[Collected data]
= = = =

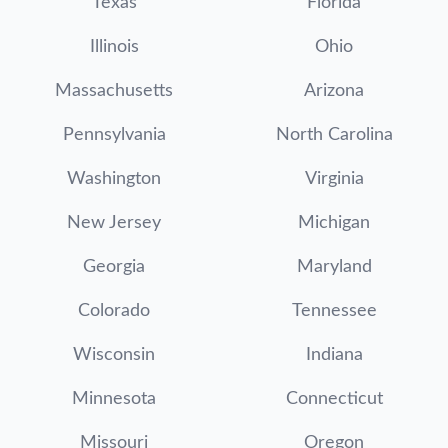
Texas
Florida
Illinois
Ohio
Massachusetts
Arizona
Pennsylvania
North Carolina
Washington
Virginia
New Jersey
Michigan
Georgia
Maryland
Colorado
Tennessee
Wisconsin
Indiana
Minnesota
Connecticut
Missouri
Oregon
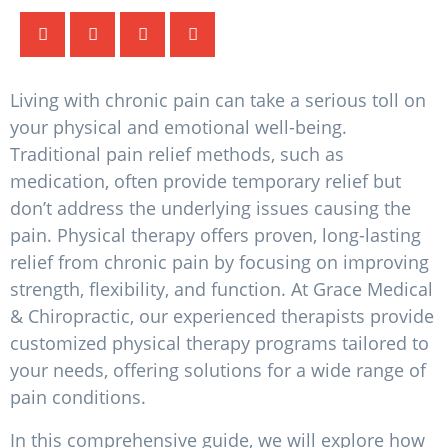
Living with chronic pain can take a serious toll on
your physical and emotional well-being.
Traditional pain relief methods, such as
medication, often provide temporary relief but
don’t address the underlying issues causing the
pain. Physical therapy offers proven, long-lasting
relief from chronic pain by focusing on improving
strength, flexibility, and function. At Grace Medical
& Chiropractic, our experienced therapists provide
customized physical therapy programs tailored to
your needs, offering solutions for a wide range of
pain conditions.
In this comprehensive guide, we will explore how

= = = =

The images in the entries above should be left out; please reproduce exactly the lines from the first through the one containing "Traditional pain relief methods, such as".

Texas
Florida
Illinois
Ohio
Massachusetts
Arizona
Pennsylvania
North Carolina
Washington
Virginia
New Jersey
Michigan
Georgia
Maryland
Colorado
Tennessee
Wisconsin
Indiana
Minnesota
Connecticut
Missouri
Oregon
Living with chronic pain can take a serious toll on
your physical and emotional well-being.
Traditional pain relief methods, such as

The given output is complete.